I straightened my stance. “Be more specific.”
“The branches.” She leaned forward, about to touch it, but then stopped. “They’re dead from the winter. Empty. Husks of their original selves.”
“Empty,” I repeated. She nodded to herself, a melancholy hint to her eyes. She gazed at the paintbrush in her hand. “You feel empty?”
“Yes,” she murmured. “A lot.”
“Like nothing will ever change?”
“Like I’ll never be where I want to be,” she turned towards me, staring into my eyes, never actually seeing them. “I’ll always be striving. Never actually getting anywhere. So why bother in the first place? What does it matter if I waste away with the winter?”
I imagined it was hard to be an artist. The younger you were, the more invincible you felt, and the possibility of selling your art to make a living seemed like an attainable goal, not like the fantastic dream that it actually was. You thought you could be someone. A famous artist. An international name. Making creations that meant something. Artwork memorialized in a museum for the ages.
Then reality set in, and you realized thatthatdream so rarely came true.
Through reason, I could figure out what she was feeling. It must have been devastating to come to that realization. The idyllic fantasy held up under a harsh fluorescent light. But did I feel pity for Melissa’s misfortunes? No. She chose this life. She might not have understood the consequences of her actions, but she knew damn well what she was doing.
I didn’t understand depression on an emotional level. But I did understand the overwhelming emptiness. Our responses to that were different. Melissa might have found it hard to find any motivation. To try again and again but never take another step forward. I, however, filled that emptiness with death. The control it gave me, the immense power over those who thought they were above consequence, the domination of their lives, all of that filled the hole within me. It was different. I knew I was bound for execution or a life in prison. And I didn’t care.

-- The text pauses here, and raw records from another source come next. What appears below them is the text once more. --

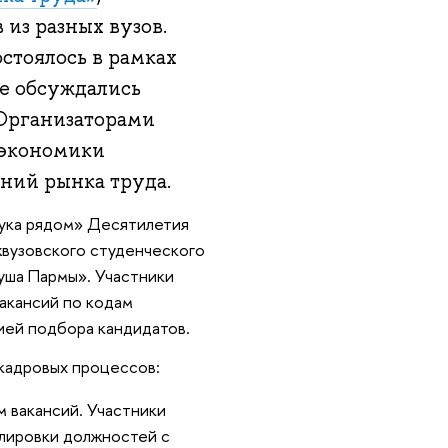
из разных вузов.
стоялось в рамках
е обсуждались
Организаторами
 экономики
ний рынка труда.
аука рядом» Десятилетия
жвузовского студенческого
уша Пармы». Участники
вакансий по кодам
ией подбора кандидатов.
 кадровых процессов:
 вакансий. Участники
лировки должностей с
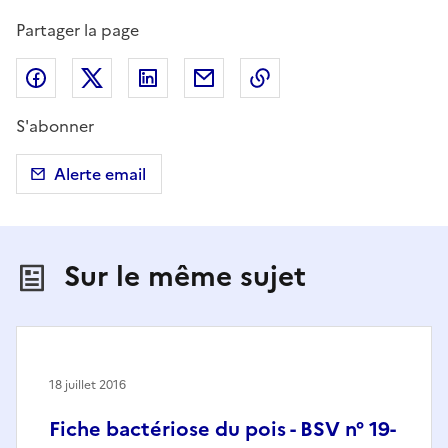
Partager la page
Partager sur Facebook
Partager sur X (anciennement Twitter)
Partager sur LinkedIn
Partager par email
Copier dans le presse
S'abonner
Alerte email
Sur le même sujet
18 juillet 2016
Fiche bactériose du pois - BSV n° 19-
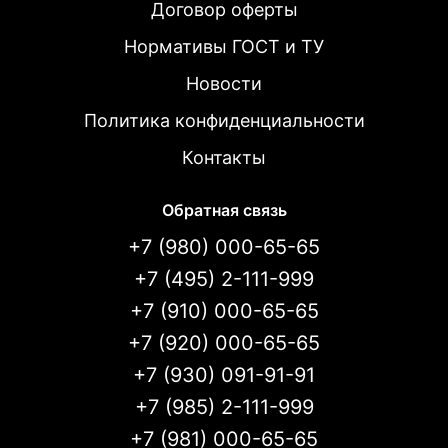
Договор оферты
Нормативы ГОСТ и ТУ
Новости
Политика конфиденциальности
Контакты
Обратная связь
+7 (980) 000-65-65
+7 (495) 2-111-999
+7 (910) 000-65-65
+7 (920) 000-65-65
+7 (930) 091-91-91
+7 (985) 2-111-999
+7 (981) 000-65-65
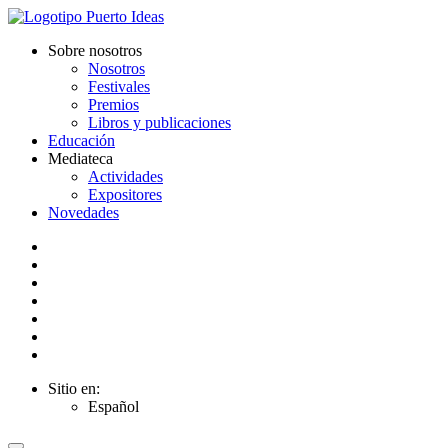
Sobre nosotros
Nosotros
Festivales
Premios
Libros y publicaciones
Educación
Mediateca
Actividades
Expositores
Novedades
Sitio en:
Español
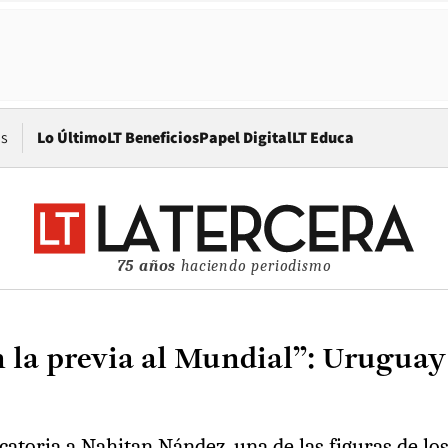
Opens in new window
os
Lo Último
LT Beneficios
Papel Digital
LT Educa
75 años
haciendo periodismo
 la previa al Mundial”: Uruguay 
ocatoria a Nahitan Nández, una de las figuras de lo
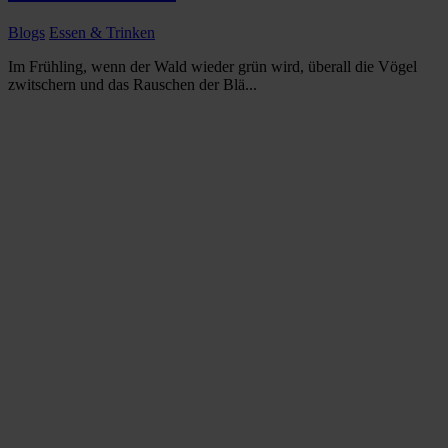
Blogs
Essen & Trinken
Im Frühling, wenn der Wald wieder grün wird, überall die Vögel
zwitschern und das Rauschen der Blä...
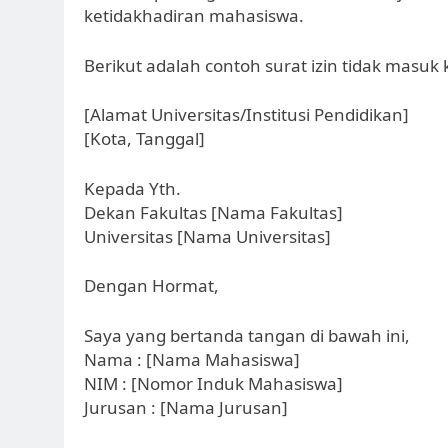
ketidakhadiran mahasiswa.
Berikut adalah contoh surat izin tidak masu
[Alamat Universitas/Institusi Pendidikan]
[Kota, Tanggal]
Kepada Yth.
Dekan Fakultas [Nama Fakultas]
Universitas [Nama Universitas]
Dengan Hormat,
Saya yang bertanda tangan di bawah ini,
Nama : [Nama Mahasiswa]
NIM : [Nomor Induk Mahasiswa]
Jurusan : [Nama Jurusan]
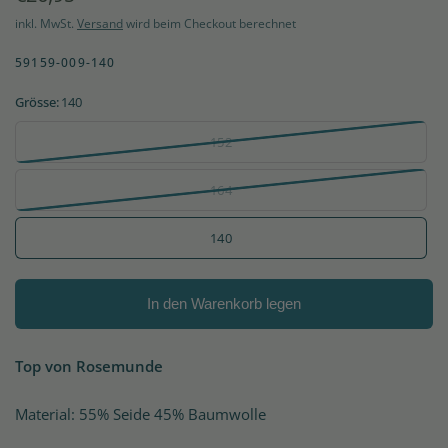
inkl. MwSt.
Versand
wird beim Checkout berechnet
59159-009-140
Grösse:
140
152
164
140
In den Warenkorb legen
Top von Rosemunde
Material: 55% Seide 45% Baumwolle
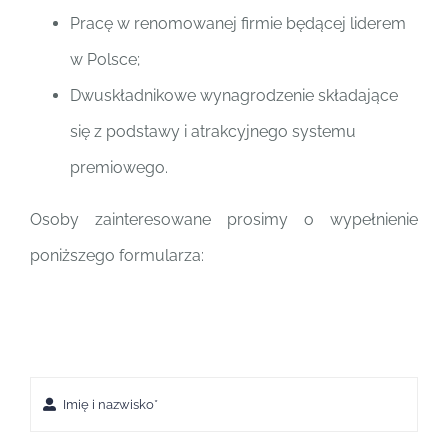
Pracę w renomowanej firmie będącej liderem
w Polsce;
Dwuskładnikowe wynagrodzenie składające
się z podstawy i atrakcyjnego systemu
premiowego.
Osoby zainteresowane prosimy o
wypełnienie
poniższego formularza:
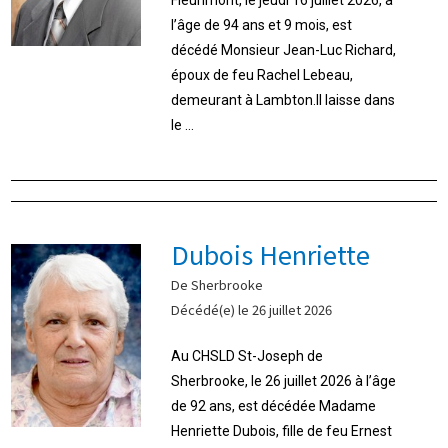
l’âge de 94 ans et 9 mois, est
décédé Monsieur Jean-Luc Richard,
époux de feu Rachel Lebeau,
demeurant à Lambton.Il laisse dans
le ...
Dubois Henriette
De Sherbrooke
Décédé(e) le 26 juillet 2026
Au CHSLD St-Joseph de
Sherbrooke, le 26 juillet 2026 à l’âge
de 92 ans, est décédée Madame
Henriette Dubois, fille de feu Ernest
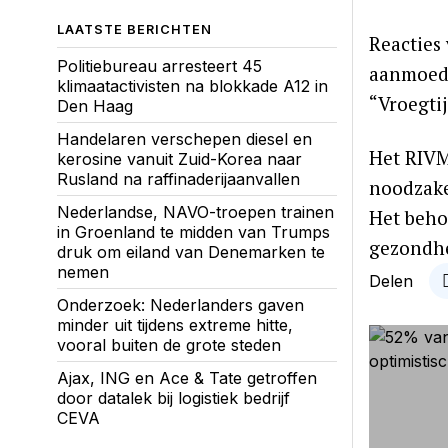
LAATSTE BERICHTEN
Reacties
Politiebureau arresteert 45
aanmoedig
klimaatactivisten na blokkade A12 in
“Vroegtij
Den Haag
Handelaren verschepen diesel en
Het RIVM
kerosine vanuit Zuid-Korea naar
Rusland na raffinaderijaanvallen
noodzake
Nederlandse, NAVO-troepen trainen
Het beho
in Groenland te midden van Trumps
gezondhe
druk om eiland van Denemarken te
nemen
Delen
Onderzoek: Nederlanders gaven
minder uit tijdens extreme hitte,
vooral buiten de grote steden
Ajax, ING en Ace & Tate getroffen
door datalek bij logistiek bedrijf
CEVA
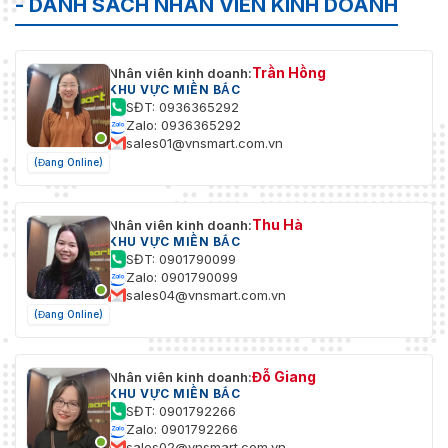
- DANH SÁCH NHÂN VIÊN KINH DOANH
Trần Hồng
Nhân viên kinh doanh:
KHU VỰC MIỀN BẮC
SĐT: 0936365292
Zalo: 0936365292
sales01@vnsmart.com.vn
(Đang Online)
Thu Hà
Nhân viên kinh doanh:
KHU VỰC MIỀN BẮC
SĐT: 0901790099
Zalo: 0901790099
sales04@vnsmart.com.vn
(Đang Online)
Đỗ Giang
Nhân viên kinh doanh:
KHU VỰC MIỀN BẮC
SĐT: 0901792266
Zalo: 0901792266
sales02@vnsmart.com.vn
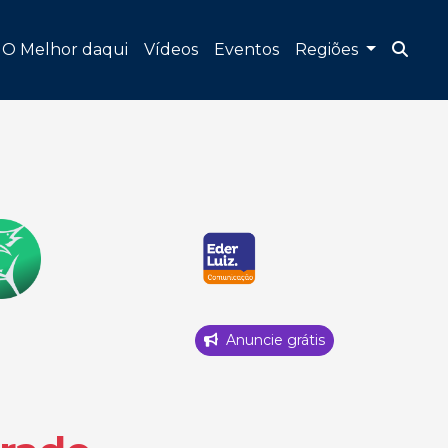
O Melhor daqui
Vídeos
Eventos
Regiões
Anuncie grátis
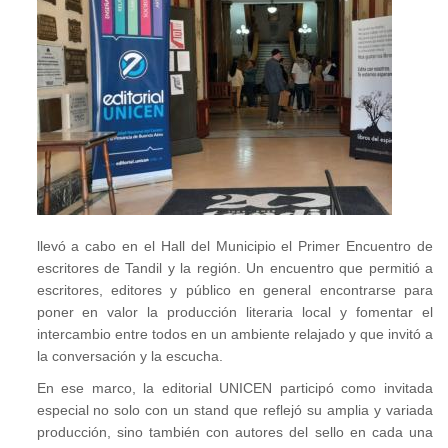
llevó a cabo en el Hall del Municipio el Primer Encuentro de
escritores de Tandil y la región. Un encuentro que permitió a
escritores, editores y público en general encontrarse para
poner en valor la producción literaria local y fomentar el
intercambio entre todos en un ambiente relajado y que invitó a
la conversación y la escucha.
En ese marco, la editorial UNICEN participó como invitada
especial no solo con un stand que reflejó su amplia y variada
producción, sino también con autores del sello en cada una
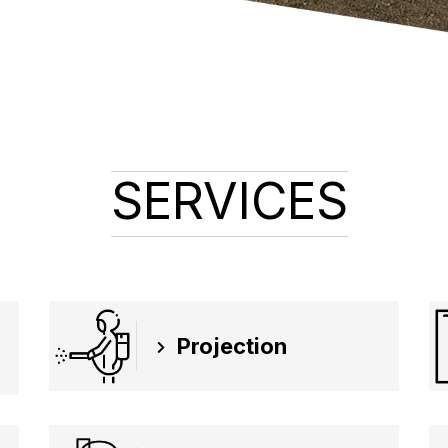
SERVICES
Projection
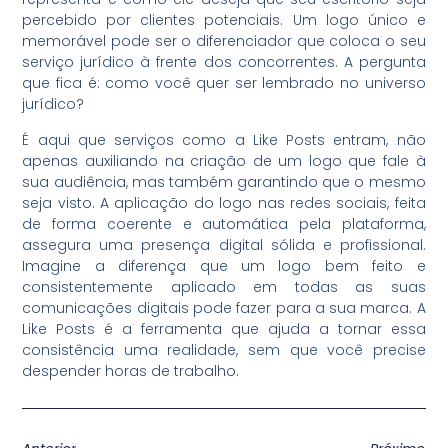
percebido por clientes potenciais. Um logo único e
memorável pode ser o diferenciador que coloca o seu
serviço jurídico à frente dos concorrentes. A pergunta
que fica é: como você quer ser lembrado no universo
jurídico?
É aqui que serviços como a Like Posts entram, não
apenas auxiliando na criação de um logo que fale à
sua audiência, mas também garantindo que o mesmo
seja visto. A aplicação do logo nas redes sociais, feita
de forma coerente e automática pela plataforma,
assegura uma presença digital sólida e profissional.
Imagine a diferença que um logo bem feito e
consistentemente aplicado em todas as suas
comunicações digitais pode fazer para a sua marca. A
Like Posts é a ferramenta que ajuda a tornar essa
consistência uma realidade, sem que você precise
despender horas de trabalho.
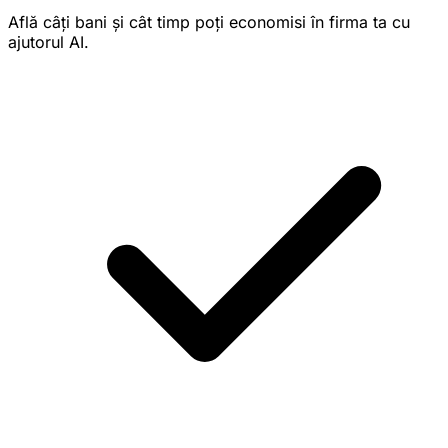
Află câți bani și cât timp poți economisi în firma ta cu
ajutorul AI.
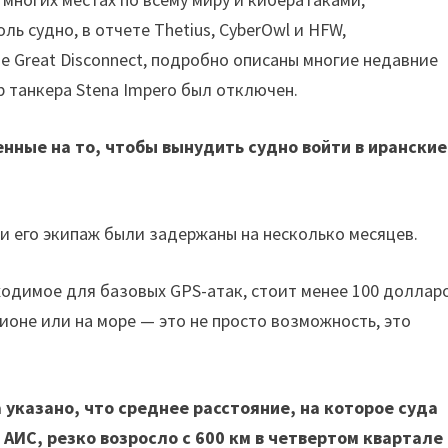
ь судно, в отчете Thetius, CyberOwl и HFW,
e Great Disconnect, подробно описаны многие недавние
р танкера Stena Impero был отключен.
нные на то, чтобы вынудить судно войти в иранские
 и его экипаж были задержаны на несколько месяцев.
ходимое для базовых GPS-атак, стоит менее 100 долларо
ионе или на море — это не просто возможность, это
 указано, что среднее расстояние, на которое суда
АИС, резко возросло с 600 км в четвертом квартале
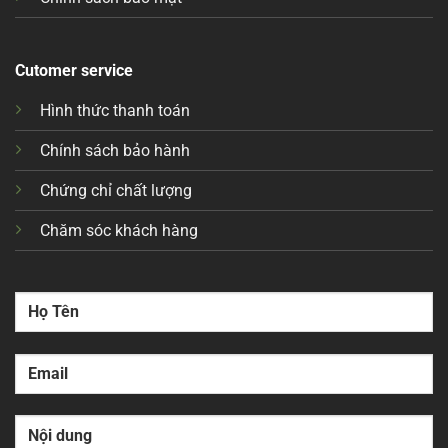
Cutomer service
Hình thức thanh toán
Chính sách bảo hành
Chứng chỉ chất lượng
Chăm sóc khách hàng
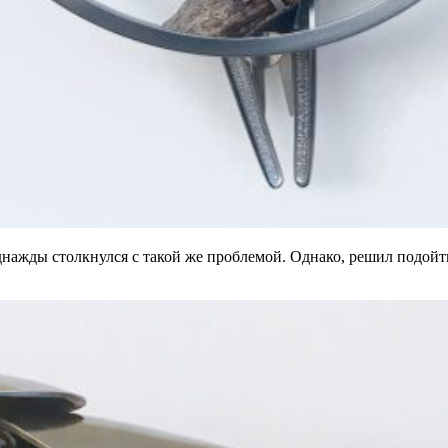
нажды столкнулся с такой же проблемой. Однако, решил подойт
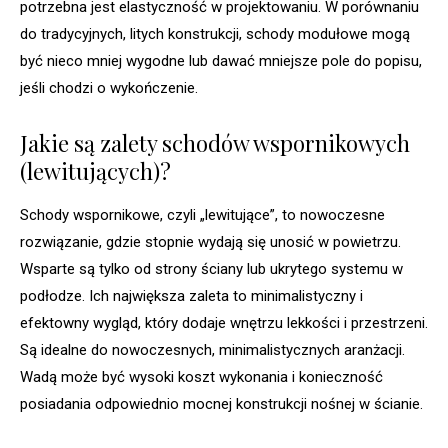
potrzebna jest elastyczność w projektowaniu. W porównaniu
do tradycyjnych, litych konstrukcji, schody modułowe mogą
być nieco mniej wygodne lub dawać mniejsze pole do popisu,
jeśli chodzi o wykończenie.
Jakie są zalety schodów wspornikowych
(lewitujących)?
Schody wspornikowe, czyli „lewitujące”, to nowoczesne
rozwiązanie, gdzie stopnie wydają się unosić w powietrzu.
Wsparte są tylko od strony ściany lub ukrytego systemu w
podłodze. Ich największa zaleta to minimalistyczny i
efektowny wygląd, który dodaje wnętrzu lekkości i przestrzeni.
Są idealne do nowoczesnych, minimalistycznych aranżacji.
Wadą może być wysoki koszt wykonania i konieczność
posiadania odpowiednio mocnej konstrukcji nośnej w ścianie.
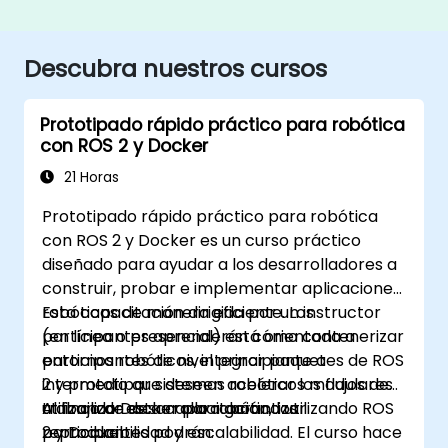
Descubra nuestros cursos
Prototipado rápido práctico para robótica
con ROS 2 y Docker
21 Horas
Prototipado rápido práctico para robótica
con ROS 2 y Docker es un curso práctico
diseñado para ayudar a los desarrolladores a
construir, probar e implementar aplicaciones
robóticas de manera eficiente. Los
Esta capacitación dirigida por un instructor
participantes aprenderán cómo contenerizar
(en línea o presencial) está orientada a
entornos robóticos, integrar paquetes de ROS
participantes de nivel principiante a
2 y prototipar sistemas robóticos modulares
intermedio que deseen acelerar los flujos de
utilizando Docker para garantizar
trabajo de desarrollo robótico utilizando ROS
Al finalizar esta capacitación, los
reproducibilidad y escalabilidad. El curso hace
2 y Docker.
participantes podrán:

But Melissa… She wasn’t like that. She might have stood on the backs of others once, but now she knew she wasn’t above consequences. She drowned in them.
“This is going to sound crazy,” she forced a smile, “but I haven’t felt like that since I met you.”
A war of emotions raged in my chest. I wanted to throw her on the bed and fuck her right there, making her take everything I had, filling up that hollow cavity with every last drop of the rotten soul I had left, showing her how screwed up it was to believe in me. I wanted to leave, because Melissa wasn’t like the rest of them.Shewas different. She deserved a chance at a life beyond me. Each moment I stayed, the harder it would be to rip out this page of her life, to erase me from her story.
The longer I stayed, the harder it was for both of us to let go.
“I’m wrong for you,” I said.
She narrowed her eyes, though she kept her gaze steady. “It’s not about right or wrong. You of all people should know that.” I returned her glare, and she fidgeted in her space, no longer able to meet me. “It means something if I haven’t wanted to give it all up since you came here.”
“I’m a distraction, nothing more.” I crossed my arms and moved back, leaning on the wall. “This is about you, and what you want with your time.”
“And I want you, Rourke.”
I cracked my neck. Her words were exactly what my dick needed. Invitation. But it was about power, the fact that she knew I held her life in my hands.
But did I care? No. Because she knew exactly what she was doing.
“I could kill you,” I reminded her.
“But you won’t.”
“You only want me because of the power I have over you. You crave it. To submit like there’s nothing left in your life but to give yourself to me. The surrender of everything you are. Your soul. Your fucked up brain. What’s left of your heart.” I flicked off the light, letting the darkness emerge between us. “I will crush you, Melissa. And what will that make you?”
“Crushed,” she whispered.
I went to the dresser, giving her a moment to think. I lit the candle, and the light flickered in shadows against the walls, illuminating her exposed arms, her cheeks. She hadn’t moved; she was watching me. Waiting for me.
Then her legs parted. Those cotton panties spread on the chair. The paint drop drying on her thigh, drawing me to her sweet cunt.
Fuck.
I came towards her, raising my voice: “You trust me, don’t you?”
“Yes,” she breathed, “I do.”
I do. As if it was a commitment beyond this moment. I do swear that I trust you, Melissa, like I trust my heart to pump blood. You could turn me into the police right now. You could screw me over for the rest of my life. But maybe you need me, like I need you. We’re a special case of fucked up love.